▸ WORK INSTRUCTION:
Starting at the line that holds "Оригинальный товар." and stopping at the line that holds "1 Result(s)", restate the records below word for word, with both of those lines included.

▸ ENTRIES PROVIDED:
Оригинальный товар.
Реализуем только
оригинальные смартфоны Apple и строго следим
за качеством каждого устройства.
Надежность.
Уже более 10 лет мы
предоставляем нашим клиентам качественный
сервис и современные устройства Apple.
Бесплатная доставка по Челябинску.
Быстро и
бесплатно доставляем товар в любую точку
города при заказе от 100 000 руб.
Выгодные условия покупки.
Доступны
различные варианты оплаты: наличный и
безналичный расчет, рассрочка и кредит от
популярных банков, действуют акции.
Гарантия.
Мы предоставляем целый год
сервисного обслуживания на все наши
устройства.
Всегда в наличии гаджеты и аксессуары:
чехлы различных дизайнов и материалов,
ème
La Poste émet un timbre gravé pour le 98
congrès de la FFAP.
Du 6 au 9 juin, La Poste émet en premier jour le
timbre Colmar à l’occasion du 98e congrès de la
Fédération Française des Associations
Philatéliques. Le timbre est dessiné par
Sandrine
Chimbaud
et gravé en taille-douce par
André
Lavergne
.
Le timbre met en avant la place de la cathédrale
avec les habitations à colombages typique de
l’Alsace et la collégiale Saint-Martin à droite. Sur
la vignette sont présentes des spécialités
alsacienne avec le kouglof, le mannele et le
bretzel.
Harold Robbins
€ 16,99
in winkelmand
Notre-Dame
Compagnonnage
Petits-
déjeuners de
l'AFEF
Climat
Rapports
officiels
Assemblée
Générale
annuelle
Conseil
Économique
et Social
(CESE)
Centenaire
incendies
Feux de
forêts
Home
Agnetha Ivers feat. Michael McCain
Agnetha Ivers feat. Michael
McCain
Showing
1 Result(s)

--

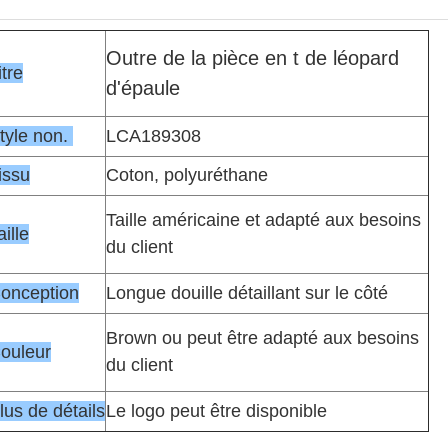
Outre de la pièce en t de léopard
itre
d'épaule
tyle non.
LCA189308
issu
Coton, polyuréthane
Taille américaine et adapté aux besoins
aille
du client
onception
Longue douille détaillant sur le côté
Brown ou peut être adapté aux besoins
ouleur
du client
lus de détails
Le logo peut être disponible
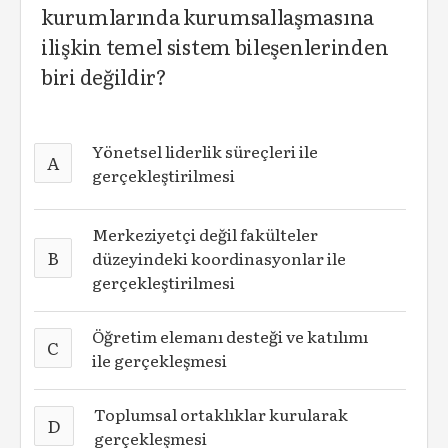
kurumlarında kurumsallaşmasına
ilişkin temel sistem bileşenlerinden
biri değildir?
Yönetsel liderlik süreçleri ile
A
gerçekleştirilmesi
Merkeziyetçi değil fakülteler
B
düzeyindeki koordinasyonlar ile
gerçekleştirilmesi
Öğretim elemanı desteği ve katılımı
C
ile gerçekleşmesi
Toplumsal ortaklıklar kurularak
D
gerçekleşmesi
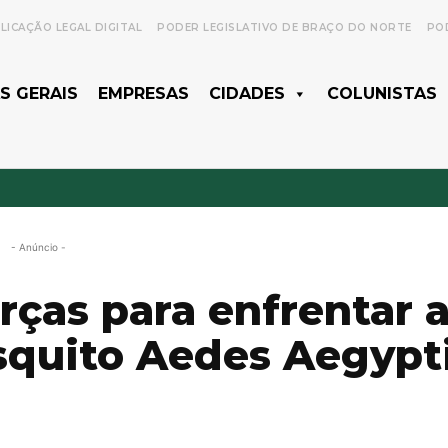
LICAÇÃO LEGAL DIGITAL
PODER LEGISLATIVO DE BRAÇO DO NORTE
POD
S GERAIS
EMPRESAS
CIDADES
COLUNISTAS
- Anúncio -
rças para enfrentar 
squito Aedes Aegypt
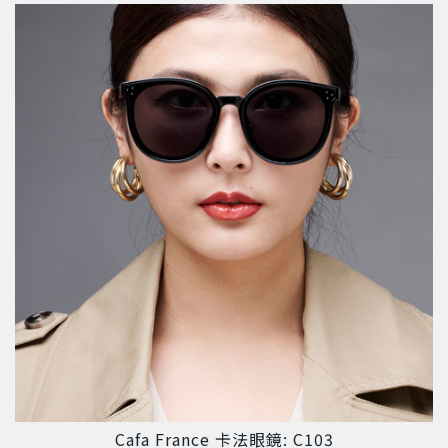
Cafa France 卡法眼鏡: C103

▸ ANSWER SECTION:
Оригинальный товар.
Реализуем только
оригинальные смартфоны Apple и строго следим
за качеством каждого устройства.
Надежность.
Уже более 10 лет мы
предоставляем нашим клиентам качественный
сервис и современные устройства Apple.
Бесплатная доставка по Челябинску.
Быстро и
бесплатно доставляем товар в любую точку
города при заказе от 100 000 руб.
Выгодные условия покупки.
Доступны
различные варианты оплаты: наличный и
безналичный расчет, рассрочка и кредит от
популярных банков, действуют акции.
Гарантия.
Мы предоставляем целый год
сервисного обслуживания на все наши
устройства.
Всегда в наличии гаджеты и аксессуары:
чехлы различных дизайнов и материалов,
ème
La Poste émet un timbre gravé pour le 98
congrès de la FFAP.
Du 6 au 9 juin, La Poste émet en premier jour le
timbre Colmar à l’occasion du 98e congrès de la
Fédération Française des Associations
Philatéliques. Le timbre est dessiné par
Sandrine
Chimbaud
et gravé en taille-douce par
André
Lavergne
.
Le timbre met en avant la place de la cathédrale
avec les habitations à colombages typique de
l’Alsace et la collégiale Saint-Martin à droite. Sur
la vignette sont présentes des spécialités
alsacienne avec le kouglof, le mannele et le
bretzel.
Harold Robbins
€ 16,99
in winkelmand
Notre-Dame
Compagnonnage
Petits-
déjeuners de
l'AFEF
Climat
Rapports
officiels
Assemblée
Générale
annuelle
Conseil
Économique
et Social
(CESE)
Centenaire
incendies
Feux de
forêts
Home
Agnetha Ivers feat. Michael McCain
Agnetha Ivers feat. Michael
McCain
Showing
1 Result(s)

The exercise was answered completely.